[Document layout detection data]

------------------------------------

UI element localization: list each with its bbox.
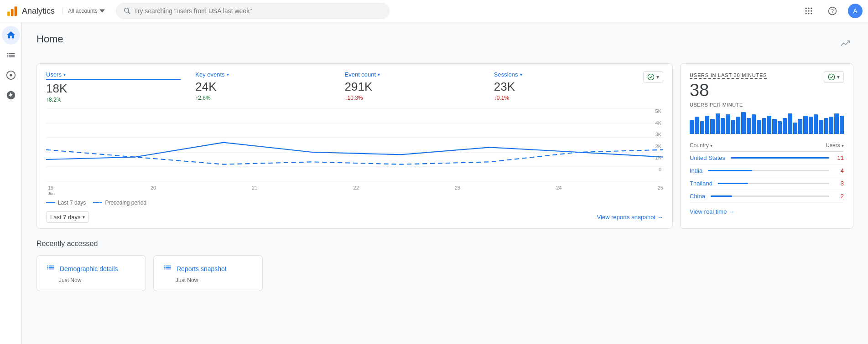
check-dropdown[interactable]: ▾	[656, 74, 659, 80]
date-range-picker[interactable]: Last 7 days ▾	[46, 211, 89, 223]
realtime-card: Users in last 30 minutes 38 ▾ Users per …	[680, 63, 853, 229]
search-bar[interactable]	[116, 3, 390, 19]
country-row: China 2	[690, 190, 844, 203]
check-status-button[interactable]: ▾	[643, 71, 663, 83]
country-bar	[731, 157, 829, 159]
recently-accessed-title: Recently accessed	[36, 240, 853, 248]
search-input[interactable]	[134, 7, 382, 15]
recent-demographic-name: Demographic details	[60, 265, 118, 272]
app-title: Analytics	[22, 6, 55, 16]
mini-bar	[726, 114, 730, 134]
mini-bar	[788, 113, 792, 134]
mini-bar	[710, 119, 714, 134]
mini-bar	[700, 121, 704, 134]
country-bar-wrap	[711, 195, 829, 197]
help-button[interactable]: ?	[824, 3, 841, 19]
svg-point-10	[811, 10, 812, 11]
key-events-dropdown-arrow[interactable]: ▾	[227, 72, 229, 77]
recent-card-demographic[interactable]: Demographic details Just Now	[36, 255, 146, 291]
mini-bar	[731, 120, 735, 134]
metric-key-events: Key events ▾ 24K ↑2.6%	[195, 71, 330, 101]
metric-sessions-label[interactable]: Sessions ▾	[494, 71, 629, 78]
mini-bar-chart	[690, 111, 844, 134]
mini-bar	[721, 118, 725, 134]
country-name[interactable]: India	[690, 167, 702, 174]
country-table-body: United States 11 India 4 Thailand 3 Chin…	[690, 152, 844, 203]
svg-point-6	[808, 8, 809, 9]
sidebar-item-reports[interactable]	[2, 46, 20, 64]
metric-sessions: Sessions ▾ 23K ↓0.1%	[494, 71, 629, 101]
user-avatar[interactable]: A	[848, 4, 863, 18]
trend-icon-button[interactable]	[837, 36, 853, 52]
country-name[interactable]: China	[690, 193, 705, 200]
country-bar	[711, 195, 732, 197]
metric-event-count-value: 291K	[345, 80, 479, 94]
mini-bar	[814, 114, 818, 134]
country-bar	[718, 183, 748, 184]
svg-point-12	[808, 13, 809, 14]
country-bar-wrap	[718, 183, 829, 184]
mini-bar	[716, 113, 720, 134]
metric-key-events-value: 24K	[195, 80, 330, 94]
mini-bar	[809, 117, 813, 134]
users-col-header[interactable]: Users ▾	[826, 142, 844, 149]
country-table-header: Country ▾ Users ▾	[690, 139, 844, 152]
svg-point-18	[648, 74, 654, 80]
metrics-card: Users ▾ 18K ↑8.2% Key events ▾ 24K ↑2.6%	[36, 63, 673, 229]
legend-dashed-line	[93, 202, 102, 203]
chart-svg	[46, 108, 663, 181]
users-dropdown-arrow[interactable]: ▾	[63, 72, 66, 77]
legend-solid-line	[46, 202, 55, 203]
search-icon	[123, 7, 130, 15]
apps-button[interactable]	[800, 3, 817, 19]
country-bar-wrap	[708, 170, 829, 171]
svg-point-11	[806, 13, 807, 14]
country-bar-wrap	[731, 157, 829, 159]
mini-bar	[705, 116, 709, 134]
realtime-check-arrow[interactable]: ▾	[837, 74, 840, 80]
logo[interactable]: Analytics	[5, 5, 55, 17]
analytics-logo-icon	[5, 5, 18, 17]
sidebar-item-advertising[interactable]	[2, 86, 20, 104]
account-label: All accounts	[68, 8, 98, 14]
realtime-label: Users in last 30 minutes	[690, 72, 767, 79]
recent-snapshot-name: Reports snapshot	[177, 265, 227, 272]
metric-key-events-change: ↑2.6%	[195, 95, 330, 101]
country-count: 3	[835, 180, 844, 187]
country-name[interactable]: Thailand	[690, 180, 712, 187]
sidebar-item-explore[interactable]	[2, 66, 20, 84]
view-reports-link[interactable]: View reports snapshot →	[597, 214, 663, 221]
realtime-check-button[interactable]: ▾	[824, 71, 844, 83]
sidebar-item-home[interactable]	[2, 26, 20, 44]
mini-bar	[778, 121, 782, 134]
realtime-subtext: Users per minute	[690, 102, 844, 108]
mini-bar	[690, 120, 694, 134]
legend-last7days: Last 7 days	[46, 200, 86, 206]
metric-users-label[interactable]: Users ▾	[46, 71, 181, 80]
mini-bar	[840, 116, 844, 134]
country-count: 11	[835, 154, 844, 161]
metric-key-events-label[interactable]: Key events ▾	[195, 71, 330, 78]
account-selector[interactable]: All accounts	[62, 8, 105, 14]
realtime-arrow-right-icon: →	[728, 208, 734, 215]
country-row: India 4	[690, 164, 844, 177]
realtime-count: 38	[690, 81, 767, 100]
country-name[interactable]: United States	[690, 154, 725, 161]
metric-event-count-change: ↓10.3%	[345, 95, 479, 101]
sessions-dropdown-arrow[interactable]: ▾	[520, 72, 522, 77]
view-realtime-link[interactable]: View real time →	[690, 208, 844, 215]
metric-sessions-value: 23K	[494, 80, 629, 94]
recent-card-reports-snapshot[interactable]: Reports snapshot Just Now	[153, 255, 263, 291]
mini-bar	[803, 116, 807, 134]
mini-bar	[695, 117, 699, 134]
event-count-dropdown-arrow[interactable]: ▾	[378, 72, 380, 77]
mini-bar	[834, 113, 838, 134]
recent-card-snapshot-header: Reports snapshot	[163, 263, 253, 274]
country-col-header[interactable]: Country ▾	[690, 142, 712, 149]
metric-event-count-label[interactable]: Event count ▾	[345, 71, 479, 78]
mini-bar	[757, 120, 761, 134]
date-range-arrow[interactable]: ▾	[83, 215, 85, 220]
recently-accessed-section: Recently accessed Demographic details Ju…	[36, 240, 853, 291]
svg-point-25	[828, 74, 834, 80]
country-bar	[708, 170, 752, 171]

------------------------------------

* _Task objective_
If a line in the records contains the word "check", copy it.

* _Exercise solution_
check-dropdown[interactable]: ▾	[656, 74, 659, 80]
check-status-button[interactable]: ▾	[643, 71, 663, 83]
realtime-check-arrow[interactable]: ▾	[837, 74, 840, 80]
realtime-check-button[interactable]: ▾	[824, 71, 844, 83]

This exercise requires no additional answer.